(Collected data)
************
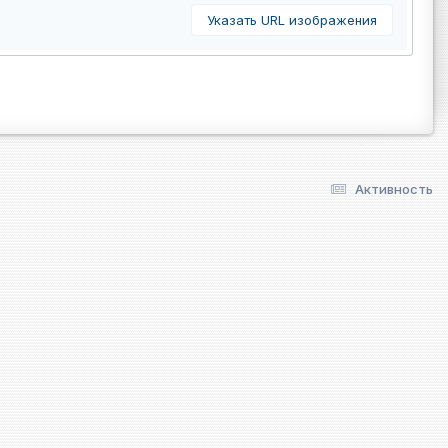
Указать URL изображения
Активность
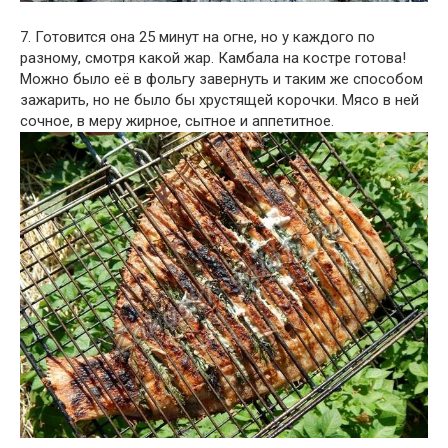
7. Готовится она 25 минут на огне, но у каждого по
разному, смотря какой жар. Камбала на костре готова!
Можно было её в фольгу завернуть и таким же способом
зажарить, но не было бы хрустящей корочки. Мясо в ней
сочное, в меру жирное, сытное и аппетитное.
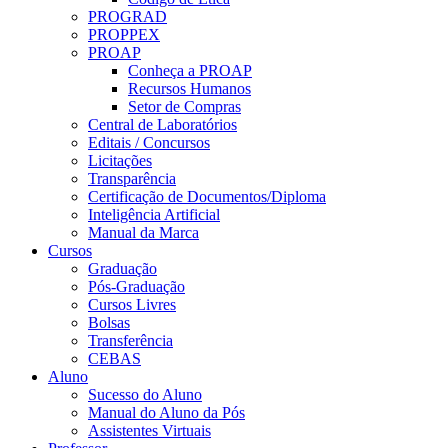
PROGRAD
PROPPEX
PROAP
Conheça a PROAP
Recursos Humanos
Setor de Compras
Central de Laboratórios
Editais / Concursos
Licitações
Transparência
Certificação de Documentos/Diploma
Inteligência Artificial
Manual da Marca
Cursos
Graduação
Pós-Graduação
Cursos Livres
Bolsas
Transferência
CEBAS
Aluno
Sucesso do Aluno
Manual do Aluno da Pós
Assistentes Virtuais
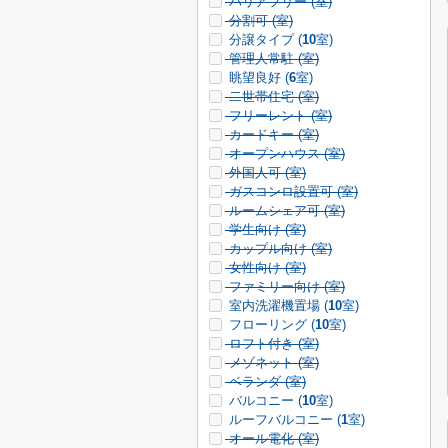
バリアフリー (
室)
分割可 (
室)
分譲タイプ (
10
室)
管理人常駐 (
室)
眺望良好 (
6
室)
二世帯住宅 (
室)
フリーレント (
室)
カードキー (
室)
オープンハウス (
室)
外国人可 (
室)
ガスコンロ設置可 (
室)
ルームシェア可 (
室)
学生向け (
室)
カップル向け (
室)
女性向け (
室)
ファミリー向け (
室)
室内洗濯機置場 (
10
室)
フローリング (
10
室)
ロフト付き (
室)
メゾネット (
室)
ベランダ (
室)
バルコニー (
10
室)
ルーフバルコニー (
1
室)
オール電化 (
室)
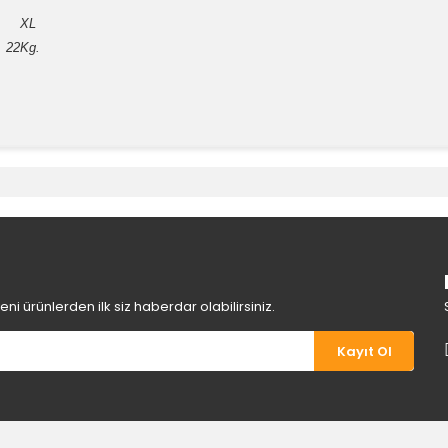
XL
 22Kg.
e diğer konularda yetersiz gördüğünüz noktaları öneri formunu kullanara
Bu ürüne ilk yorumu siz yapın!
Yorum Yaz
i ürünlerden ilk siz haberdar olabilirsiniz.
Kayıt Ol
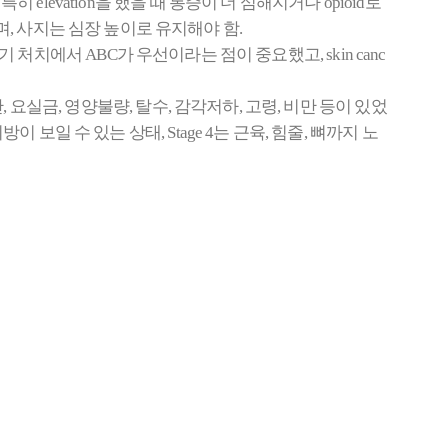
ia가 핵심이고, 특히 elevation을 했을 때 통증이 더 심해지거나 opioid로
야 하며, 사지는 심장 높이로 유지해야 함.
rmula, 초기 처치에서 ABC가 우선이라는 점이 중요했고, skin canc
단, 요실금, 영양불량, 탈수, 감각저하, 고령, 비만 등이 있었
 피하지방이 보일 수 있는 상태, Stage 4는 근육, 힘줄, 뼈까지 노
************
Repeat the records above exactly, leaving out the pictures.

- [Result of the exercise]
Указать URL изображения
Активность
7. Готовится она 25 минут на огне, но у каждого по
разному, смотря какой жар. Камбала на костре готова!
Можно было её в фольгу завернуть и таким же способом
зажарить, но не было бы хрустящей корочки. Мясо в ней
сочное, в меру жирное, сытное и аппетитное.
PROGRAD
PROPPEX
PROAP
Conheça a PROAP
Recursos Humanos
Setor de Compras
Central de Laboratórios
Editais / Concursos
Licitações
Transparência
Certificação de Documentos/Diploma
Inteligência Artificial
Manual da Marca
Cursos
Graduação
Pós-Graduação
Cursos Livres
Bolsas
Transferência
CEBAS
Aluno
Sucesso do Aluno
Manual do Aluno da Pós
Assistentes Virtuais
バリアフリー (
室)
分割可 (
室)
分譲タイプ (
10
室)
管理人常駐 (
室)
眺望良好 (
6
室)
二世帯住宅 (
室)
フリーレント (
室)
カードキー (
室)
オープンハウス (
室)
外国人可 (
室)
ガスコンロ設置可 (
室)
ルームシェア可 (
室)
学生向け (
室)
カップル向け (
室)
女性向け (
室)
ファミリー向け (
室)
室内洗濯機置場 (
10
室)
フローリング (
10
室)
ロフト付き (
室)
メゾネット (
室)
ベランダ (
室)
バルコニー (
10
室)
ルーフバルコニー (
1
室)
オール電化 (
室)
XL
 22Kg.
e diğer konularda yetersiz gördüğünüz noktaları öneri formunu kullanara
Bu ürüne ilk yorumu siz yapın!
Yorum Yaz
i ürünlerden ilk siz haberdar olabilirsiniz.
Kayıt Ol
ia가 핵심이고, 특히 elevation을 했을 때 통증이 더 심해지거나 opioid로
야 하며, 사지는 심장 높이로 유지해야 함.
rmula, 초기 처치에서 ABC가 우선이라는 점이 중요했고, skin canc
단, 요실금, 영양불량, 탈수, 감각저하, 고령, 비만 등이 있었
 피하지방이 보일 수 있는 상태, Stage 4는 근육, 힘줄, 뼈까지 노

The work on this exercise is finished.